WHAT IS REQUIRED - Each entry below is to be given again word for word, with no pictures.
START DATASET EXCERPTS
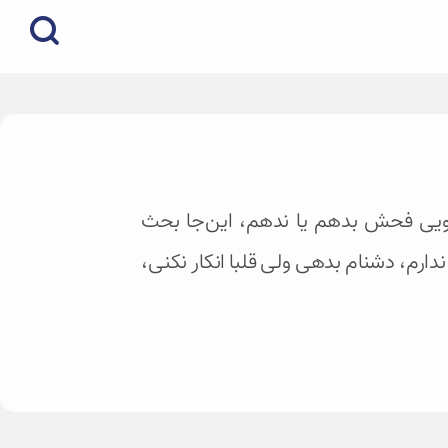
بگویی فحش بدهم یا ندهم، این‌جا بحث
دارم، دشنام بدهی ولی قلبا انکار نکنی،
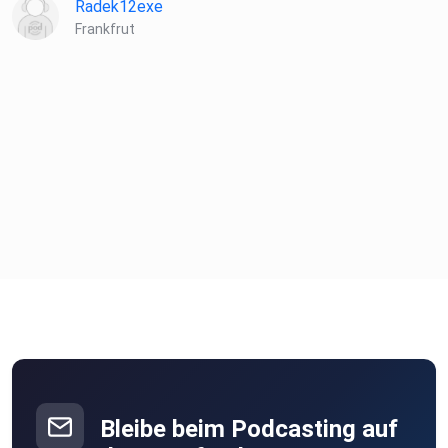
Radek12exe
Frankfrut
Bleibe beim Podcasting auf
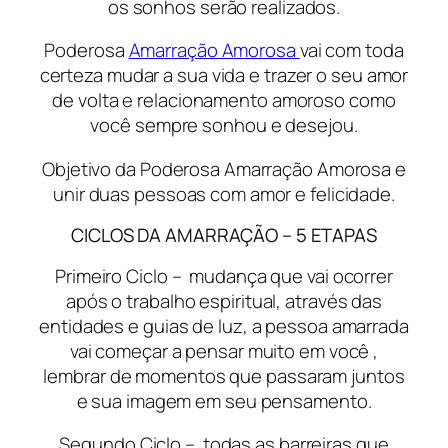
os sonhos serão realizados.
Poderosa
Amarração Amorosa
vai com toda
certeza mudar a sua vida e trazer o seu amor
de volta e relacionamento amoroso como
você sempre sonhou e desejou.
Objetivo da Poderosa Amarração Amorosa e
unir duas pessoas com amor e felicidade.
CICLOS DA AMARRAÇÃO – 5 ETAPAS
Primeiro Ciclo –
mudança que vai ocorrer
após o trabalho espiritual, através das
entidades e guias de luz, a pessoa amarrada
vai começar a pensar muito em você ,
lembrar de momentos que passaram juntos
e sua imagem em seu pensamento.
Segundo Ciclo – todas as barreiras que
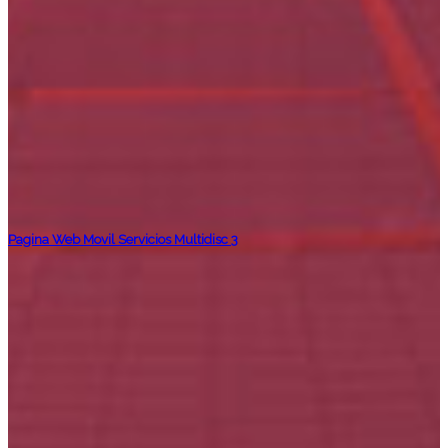
Pagina Web Movil Servicios Multidisc 3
END DATASET EXCERPTS
SOLUTION FOR THIS EXERCISE -
بگویی فحش بدهم یا ندهم، این‌جا بحث
دارم، دشنام بدهی ولی قلبا انکار نکنی،
Radek12exe
Frankfrut
Bleibe beim Podcasting auf
os sonhos serão realizados.
Poderosa
Amarração Amorosa
vai com toda
certeza mudar a sua vida e trazer o seu amor
de volta e relacionamento amoroso como
você sempre sonhou e desejou.
Objetivo da Poderosa Amarração Amorosa e
unir duas pessoas com amor e felicidade.
CICLOS DA AMARRAÇÃO – 5 ETAPAS
Primeiro Ciclo –
mudança que vai ocorrer
após o trabalho espiritual, através das
entidades e guias de luz, a pessoa amarrada
vai começar a pensar muito em você ,
lembrar de momentos que passaram juntos
e sua imagem em seu pensamento.
Segundo Ciclo – todas as barreiras que
Pagina Web Movil Servicios Multidisc 3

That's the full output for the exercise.